Das Foto vom toten Bar­schel ging um die Welt. Es löste mas­si­ve Auf­re­gung aus. Auch der Redak­ti­on der DKP-Tages­zei­tung Unse­re Zeit gin­gen zahl­rei­che Leser­brie­fe zu, auch sol­che mit Vor­wür­fen und Mah­nun­gen: So etwas wie die­ses Lei­chen­fo­to zu ver­öf­fent­li­chen, das gehört sich nicht. Ich ant­wor­te­te, dass nicht Sen­sa­ti­ons­gier uns antrieb, son­dern ech­te Abscheu, berech­tig­te Emo­tio­nen. »Auch der Zorn über das Unrecht macht die Stim­me hei­ser«, zitier­ten wir Bert Brecht. Auch die Moti­ve der Jour­na­li­sten­kol­le­gen, die den Skan­dal ent­hüll­ten und die wir zitier­ten, emp­fan­den wir als ehr­lich und berech­tigt. Schließ­lich woll­te Bar­schel die Medi­en in sei­ne kri­mi­nel­len Machen­schaf­ten hin­ein­zie­hen, was eben die­se Kol­le­gen ver­hin­der­ten. Das fan­den wir nicht ehrenrührig.

Aller­dings hat­ten eini­ge Kol­le­gen auch zwei­fel­haf­te Moti­ve. Denn Repor­ta­gen aus den geklau­ten Noti­zen eines Toten zusam­men­zu­schrei­ben (als wär’s ein Stück vom Stern), das näher­te sich bereits wie­der dem Niveau der gefälsch­ten Hit­ler-Tage­bü­cher an. Und mit dem Foto des toten Bar­schel exklu­siv das ganz gro­ße Geschäft zu machen? Das ging dem Stern zum Glück dane­ben, infol­ge der brei­ten Publi­zi­tät, die das Foto wegen sei­nes Nach­rich­ten­wer­tes gefun­den hat.

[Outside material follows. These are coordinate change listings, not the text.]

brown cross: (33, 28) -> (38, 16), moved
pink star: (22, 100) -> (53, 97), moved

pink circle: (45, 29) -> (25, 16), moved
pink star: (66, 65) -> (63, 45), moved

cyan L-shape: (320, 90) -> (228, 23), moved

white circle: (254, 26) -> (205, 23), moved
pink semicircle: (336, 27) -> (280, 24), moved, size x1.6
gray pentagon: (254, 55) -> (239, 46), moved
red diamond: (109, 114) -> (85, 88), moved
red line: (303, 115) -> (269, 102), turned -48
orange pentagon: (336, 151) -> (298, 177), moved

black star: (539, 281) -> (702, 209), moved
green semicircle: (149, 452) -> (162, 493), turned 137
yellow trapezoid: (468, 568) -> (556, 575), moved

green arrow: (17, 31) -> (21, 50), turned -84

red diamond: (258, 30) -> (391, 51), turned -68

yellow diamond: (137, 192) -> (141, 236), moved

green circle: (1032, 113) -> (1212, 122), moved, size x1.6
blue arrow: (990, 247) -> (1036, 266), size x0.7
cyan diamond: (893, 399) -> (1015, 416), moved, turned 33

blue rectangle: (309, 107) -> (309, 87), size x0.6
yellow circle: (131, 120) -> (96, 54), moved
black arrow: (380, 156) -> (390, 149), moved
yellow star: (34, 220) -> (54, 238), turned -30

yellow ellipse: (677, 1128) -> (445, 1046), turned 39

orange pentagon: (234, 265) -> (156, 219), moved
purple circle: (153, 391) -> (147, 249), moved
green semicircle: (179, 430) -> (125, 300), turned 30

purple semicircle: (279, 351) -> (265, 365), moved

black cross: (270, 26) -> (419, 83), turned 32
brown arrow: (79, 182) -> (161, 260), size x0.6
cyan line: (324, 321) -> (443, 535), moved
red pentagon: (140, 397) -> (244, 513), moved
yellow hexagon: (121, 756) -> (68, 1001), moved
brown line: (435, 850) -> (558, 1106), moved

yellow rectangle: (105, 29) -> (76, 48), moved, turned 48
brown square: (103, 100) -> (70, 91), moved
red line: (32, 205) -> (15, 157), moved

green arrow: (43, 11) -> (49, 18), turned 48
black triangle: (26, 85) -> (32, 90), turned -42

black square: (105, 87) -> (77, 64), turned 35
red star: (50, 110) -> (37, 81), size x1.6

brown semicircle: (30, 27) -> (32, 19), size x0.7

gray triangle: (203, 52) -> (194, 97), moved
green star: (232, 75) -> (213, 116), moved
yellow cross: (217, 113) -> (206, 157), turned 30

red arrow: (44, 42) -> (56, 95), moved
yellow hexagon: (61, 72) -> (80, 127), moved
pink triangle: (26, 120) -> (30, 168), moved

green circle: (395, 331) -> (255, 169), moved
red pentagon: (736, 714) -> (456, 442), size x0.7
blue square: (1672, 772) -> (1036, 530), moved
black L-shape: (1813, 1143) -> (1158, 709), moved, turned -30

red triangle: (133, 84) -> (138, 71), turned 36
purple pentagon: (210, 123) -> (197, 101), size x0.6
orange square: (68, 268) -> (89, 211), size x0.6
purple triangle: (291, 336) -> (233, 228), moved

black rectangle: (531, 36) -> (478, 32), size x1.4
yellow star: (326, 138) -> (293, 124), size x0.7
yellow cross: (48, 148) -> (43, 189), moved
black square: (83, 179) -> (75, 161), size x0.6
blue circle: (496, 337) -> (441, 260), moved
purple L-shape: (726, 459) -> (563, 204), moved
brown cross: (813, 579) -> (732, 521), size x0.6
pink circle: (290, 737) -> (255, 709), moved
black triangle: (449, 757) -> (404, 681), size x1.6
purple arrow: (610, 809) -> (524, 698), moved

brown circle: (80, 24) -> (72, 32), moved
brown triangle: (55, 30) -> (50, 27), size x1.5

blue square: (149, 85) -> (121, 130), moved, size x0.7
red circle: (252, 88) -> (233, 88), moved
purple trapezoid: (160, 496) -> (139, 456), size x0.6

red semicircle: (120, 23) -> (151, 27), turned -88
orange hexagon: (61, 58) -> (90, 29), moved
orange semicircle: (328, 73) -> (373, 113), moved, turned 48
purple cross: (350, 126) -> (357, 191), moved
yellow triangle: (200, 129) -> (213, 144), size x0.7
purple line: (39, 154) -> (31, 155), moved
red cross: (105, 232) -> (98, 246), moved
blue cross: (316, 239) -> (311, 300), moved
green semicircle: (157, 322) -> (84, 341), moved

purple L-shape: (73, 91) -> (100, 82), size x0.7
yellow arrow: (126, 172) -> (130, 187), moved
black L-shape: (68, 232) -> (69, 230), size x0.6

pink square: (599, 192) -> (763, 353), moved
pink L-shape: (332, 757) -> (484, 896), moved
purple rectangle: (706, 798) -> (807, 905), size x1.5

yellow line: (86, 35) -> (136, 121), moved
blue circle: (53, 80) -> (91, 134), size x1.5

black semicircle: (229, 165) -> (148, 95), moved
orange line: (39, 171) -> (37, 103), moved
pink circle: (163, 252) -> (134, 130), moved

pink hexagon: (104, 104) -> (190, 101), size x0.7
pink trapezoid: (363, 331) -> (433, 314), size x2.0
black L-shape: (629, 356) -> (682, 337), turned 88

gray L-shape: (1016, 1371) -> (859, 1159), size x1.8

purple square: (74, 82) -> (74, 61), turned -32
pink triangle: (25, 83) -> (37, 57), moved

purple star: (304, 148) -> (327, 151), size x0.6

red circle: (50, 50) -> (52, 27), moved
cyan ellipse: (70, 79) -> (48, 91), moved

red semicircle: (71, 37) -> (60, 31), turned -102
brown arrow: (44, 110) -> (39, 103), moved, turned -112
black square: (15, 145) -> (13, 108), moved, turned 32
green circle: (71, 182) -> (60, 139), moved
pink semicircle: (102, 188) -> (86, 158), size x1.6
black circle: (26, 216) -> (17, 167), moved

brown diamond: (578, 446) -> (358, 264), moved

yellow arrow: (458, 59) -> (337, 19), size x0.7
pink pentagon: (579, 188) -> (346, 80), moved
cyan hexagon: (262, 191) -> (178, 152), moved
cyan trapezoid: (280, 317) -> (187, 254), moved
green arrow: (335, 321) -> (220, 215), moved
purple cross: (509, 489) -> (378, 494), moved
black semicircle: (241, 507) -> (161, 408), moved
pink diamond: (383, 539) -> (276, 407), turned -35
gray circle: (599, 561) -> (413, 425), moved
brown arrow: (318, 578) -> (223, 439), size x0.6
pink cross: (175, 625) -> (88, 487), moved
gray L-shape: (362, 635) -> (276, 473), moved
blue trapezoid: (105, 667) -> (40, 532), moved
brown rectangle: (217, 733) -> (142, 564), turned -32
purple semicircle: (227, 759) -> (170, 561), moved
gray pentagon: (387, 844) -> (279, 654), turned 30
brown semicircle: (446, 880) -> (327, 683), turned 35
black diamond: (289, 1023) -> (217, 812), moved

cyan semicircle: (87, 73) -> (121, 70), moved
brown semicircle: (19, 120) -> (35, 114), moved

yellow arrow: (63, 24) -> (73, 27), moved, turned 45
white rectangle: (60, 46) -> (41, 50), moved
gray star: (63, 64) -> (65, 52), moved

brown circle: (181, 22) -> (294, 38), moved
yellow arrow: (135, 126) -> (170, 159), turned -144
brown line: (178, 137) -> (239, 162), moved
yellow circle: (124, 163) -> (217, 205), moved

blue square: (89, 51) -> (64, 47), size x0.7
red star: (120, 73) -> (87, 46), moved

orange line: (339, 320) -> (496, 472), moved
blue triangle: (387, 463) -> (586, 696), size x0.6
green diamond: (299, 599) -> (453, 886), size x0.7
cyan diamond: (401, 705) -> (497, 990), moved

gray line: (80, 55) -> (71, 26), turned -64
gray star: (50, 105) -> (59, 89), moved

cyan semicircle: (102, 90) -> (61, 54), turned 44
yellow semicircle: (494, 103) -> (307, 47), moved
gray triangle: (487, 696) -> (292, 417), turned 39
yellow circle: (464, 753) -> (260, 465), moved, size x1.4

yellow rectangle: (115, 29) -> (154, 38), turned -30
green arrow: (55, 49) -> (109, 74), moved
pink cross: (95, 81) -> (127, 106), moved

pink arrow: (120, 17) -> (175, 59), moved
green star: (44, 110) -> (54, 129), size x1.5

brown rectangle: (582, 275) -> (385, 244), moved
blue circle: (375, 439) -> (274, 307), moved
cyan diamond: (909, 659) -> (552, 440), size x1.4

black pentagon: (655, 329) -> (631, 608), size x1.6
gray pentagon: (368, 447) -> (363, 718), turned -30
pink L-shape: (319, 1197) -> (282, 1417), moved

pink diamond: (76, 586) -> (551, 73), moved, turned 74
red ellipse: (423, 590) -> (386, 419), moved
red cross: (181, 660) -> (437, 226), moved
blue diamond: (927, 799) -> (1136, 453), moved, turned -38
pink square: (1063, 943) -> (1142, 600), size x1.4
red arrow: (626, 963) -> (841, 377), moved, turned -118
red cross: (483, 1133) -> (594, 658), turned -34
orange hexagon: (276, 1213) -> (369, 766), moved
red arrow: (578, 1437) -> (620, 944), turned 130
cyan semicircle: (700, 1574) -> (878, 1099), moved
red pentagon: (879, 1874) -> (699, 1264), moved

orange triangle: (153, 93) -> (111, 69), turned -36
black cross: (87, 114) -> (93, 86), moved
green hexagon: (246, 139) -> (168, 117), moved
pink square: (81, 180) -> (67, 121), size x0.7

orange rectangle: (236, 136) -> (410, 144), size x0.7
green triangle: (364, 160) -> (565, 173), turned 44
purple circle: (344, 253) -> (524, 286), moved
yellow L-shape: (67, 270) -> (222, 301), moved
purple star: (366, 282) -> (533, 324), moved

Wir hat­ten das Foto aus der dpa-Quel­le nachgedruckt.

Das Myste­riö­se am Tode des Bar­schel drück­te sich in dem Foto eben­so aus wie das ganz Kon­kre­te. Das Ende eines Man­nes, der den Men­schen eine Poli­tik auf­zwin­gen woll­te, die geschei­tert ist und kei­ne Mehr­heit mehr fand. Und das Ende eines Man­nes, den sei­ne Klas­se aus­spie – aus­spie nicht etwa, weil er sie ver­ra­ten hat­te, nein, nur weil er kei­nen Erfolg mehr hat­te, weil »es her­aus­kam«. Die Herr­schen­den sind mör­de­risch gegen­über einem, der nicht mehr funk­tio­niert, der kei­nen Erfolg hat, kei­nen Pro­fit bringt. Das wis­sen Mil­lio­nen Arbeits­lo­se. Und das war das Schick­sal des gro­ßen Auf­stei­gers Bar­schel. Wir schrie­ben wei­ter: »Das Foto war nicht das erste Foto einer Lei­che im Blatt. Wir haben tote KZ-Häft­lin­ge abge­bil­det, den toten Ben­no Ohnes­org, tote Frei­heits­kämp­fer, Kriegs­op­fer, tote Kin­der aus Süd­afri­ka, aber auch tote Con­tras aus Nica­ra­gua, den toten Hit­ler­stell­ver­tre­ter Hess in Bild-Zei­tungs­auf­bah­rung. Wir rei­hen all die­se Fotos ein in den Kampf für eine Welt, die sol­che Bil­der nicht mehr kennt. Wir wol­len auch kei­ne toten ultra­rech­ten Mäch­ti­gen mehr abbil­den – es soll ein­fach kei­ne mehr an der Macht geben. Wir wol­len kei­ne Toten auf den Schlacht­fel­dern mehr zei­gen müs­sen, es soll kei­ne mehr geben.«

Wir frag­ten: Wem nützt was? Bar­schels Ende fand Nutz­nie­ßer. So stand es in einer bür­ger­li­chen Zei­tung: »Ret­te sich wer kann, heißt die Devi­se an der För­de. Dabei haben es die Über­le­ben­den leich­ter als die Toten. Wer immer jetzt irgend­et­was auf Uwe Bar­schel schiebt, genießt einen unschätz­ba­ren Vor­teil: Der gestürz­te Regie­rungs­chef kann sich nicht mehr weh­ren« (Braun­schwei­ger Zei­tung, 21.10.87).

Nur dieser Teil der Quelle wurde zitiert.